Nasrallah's entire career has been shaped by Israel's repeated interventions in Lebanon from the civil war in the mid-1970s up to the present time. If an Israeli helicopter had not assassinated Nasrallah's mentor and predecessor, Abbas Mussawi, as head of Hizbollah in 1992, he would not have led the organisation over the past 14 years. The Israeli air force has made every effort to kill him by bombing his home and office - but all he has to do now is survive to become a hero across the Arab world.

Nasrallah was born on 31 August 1960 in east Beirut's Bourj Hamoud district. His father was a vegetable seller originally from south Lebanon. He was the eldest of nine children and aspired to be a cleric from an early age but it was war which shaped his upbringing. The outbreak of the civil war sent his family back to their ancestral village of Bassouriyeh, not far from Tyre. It was from here that the local clergy sent him to the great Shia theological centre in Najaf in Iraq where he studied for two years and met Moussawi, of whom he was an early follower.

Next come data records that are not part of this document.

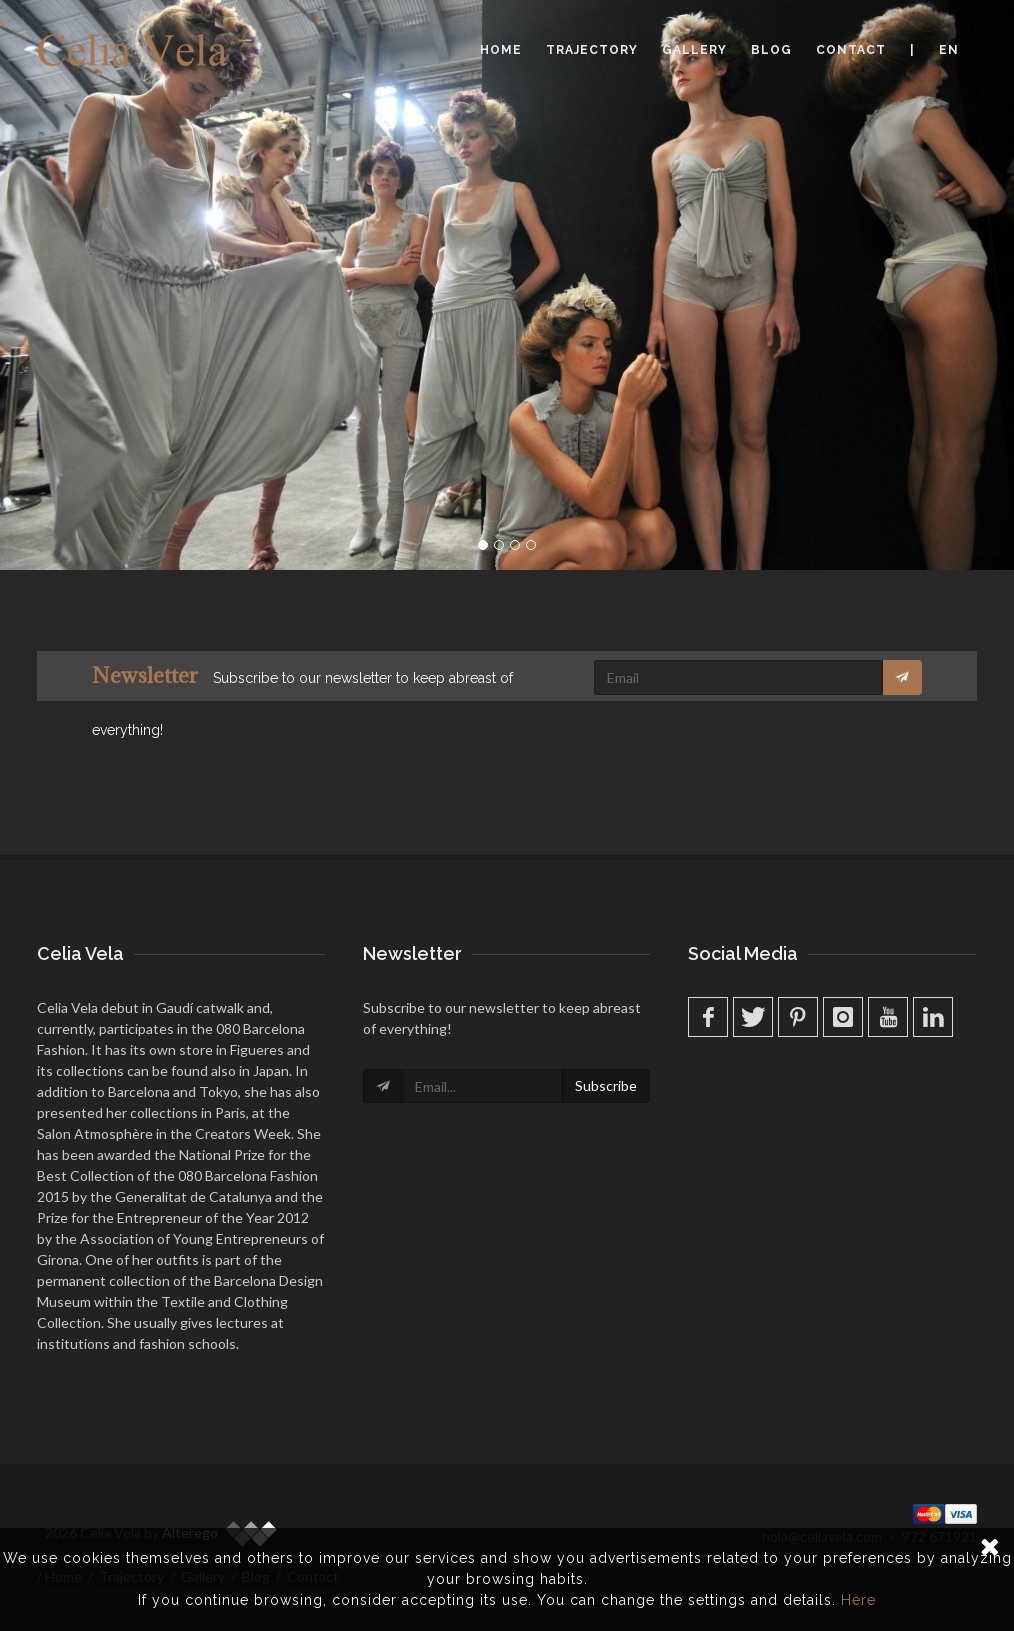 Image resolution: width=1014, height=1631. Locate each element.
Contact (851, 50)
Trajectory (592, 50)
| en (934, 50)
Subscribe (606, 1085)
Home (501, 50)
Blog (771, 50)
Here (858, 1600)
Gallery (694, 50) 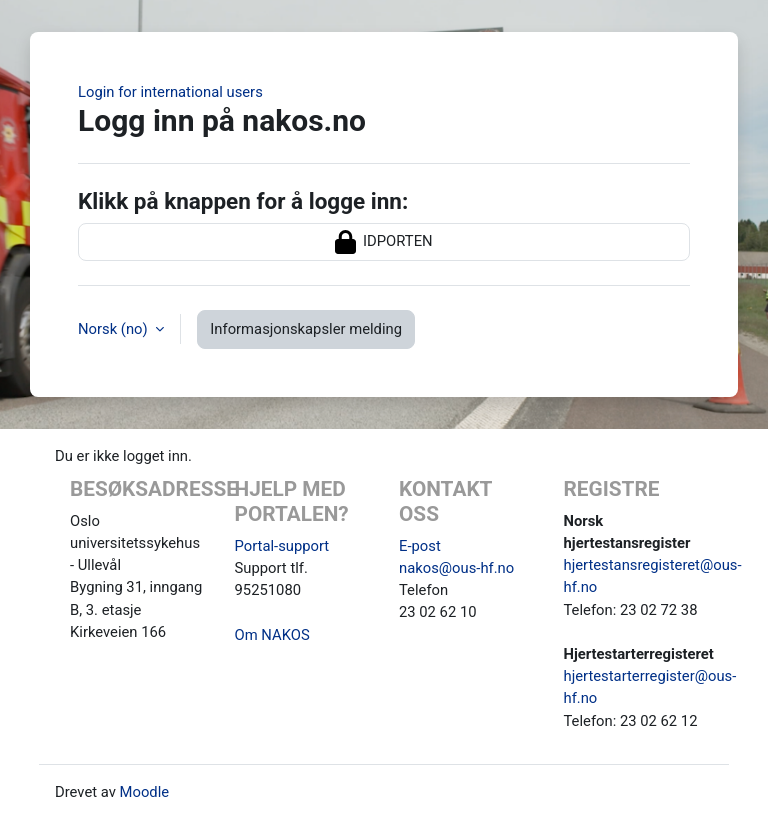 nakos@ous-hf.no (456, 568)
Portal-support (282, 546)
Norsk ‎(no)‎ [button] (114, 329)
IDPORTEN (383, 242)
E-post (420, 546)
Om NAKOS (272, 635)
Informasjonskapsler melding (306, 329)
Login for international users (170, 92)
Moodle (145, 792) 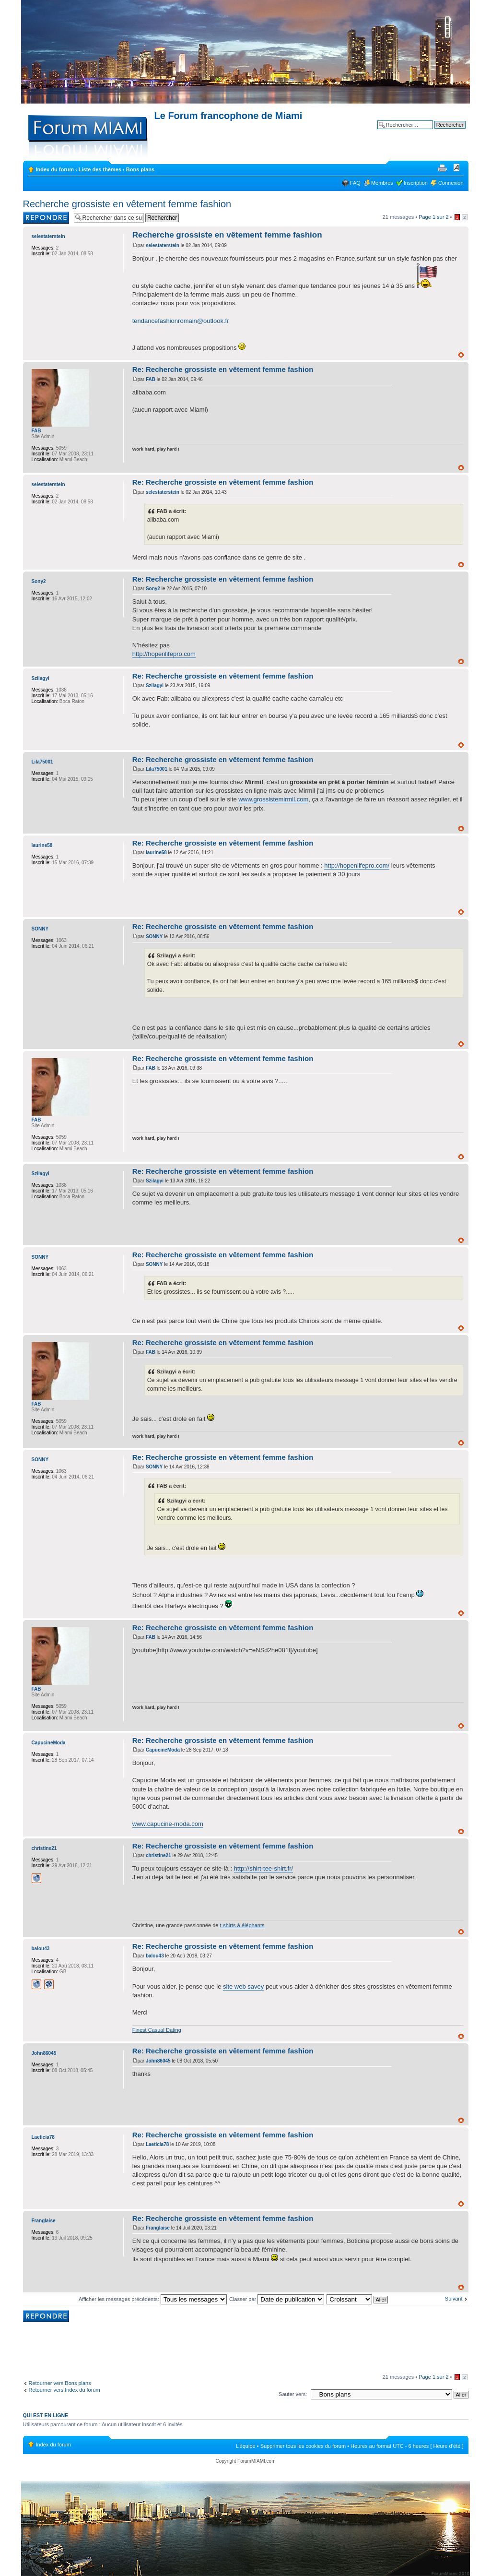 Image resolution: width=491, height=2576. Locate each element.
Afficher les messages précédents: (153, 2299)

Saddam Hussein was suspicious of Shia religious enthusiasts and in 1978 he expelled foreign religious students from Najaf. The next important event in Nasrallah's career was the Israeli invasion of Lebanon in 1982, which he vigorously opposed, becoming a guerrilla commander. He was also known to oppose an increase in Syrian influence in Lebanon and to have advocated fighting the Israelis in the south of the country. He was only 31 years old when the killing of Moussawi by the Israelis made him leader of Hizbollah.

Nasrallah has well-honed political skills. He was able to extend Hizbollah's influence within the Shia community and played down its differences with other communities and leaders in Lebanon. His son Hadi was killed at the age of 18 fighting the Israelis in southern Lebanon in 1997.

Hizbollah, financed by Iran in the 1990s, was increasingly able to raise its own funds after 2000. It also had an extensive network of schools and medical centres. As with Hamas in Gaza, the ineffectiveness of Middle East governments in providing for their poor makes even moderate social achievements of a movement such as Hizbollah stand out.

There are limits to what any communal party can achieve in Lebanon because of the difficulty of winning support outside one's own religious community.

But Nasrallah and Hizbollah enjoyed high prestige after 2000.

The party won more seats in the 2005 election following the departure of Syrian troops 29 years after they first arrived.

But not everything was going Hizbollah's way. It might have two cabinet posts but the US was backing the new Lebanese government as a foil to Syria and Iran, Hizbollah's old supporters.

There is no doubt that Nasrallah thought this summer was an opportune moment to heat up the border with Israel. But he can hardly have expected Israel and the US to forget their own grim experiences in Lebanon after the invasion of 1982 and play so completely into his hands.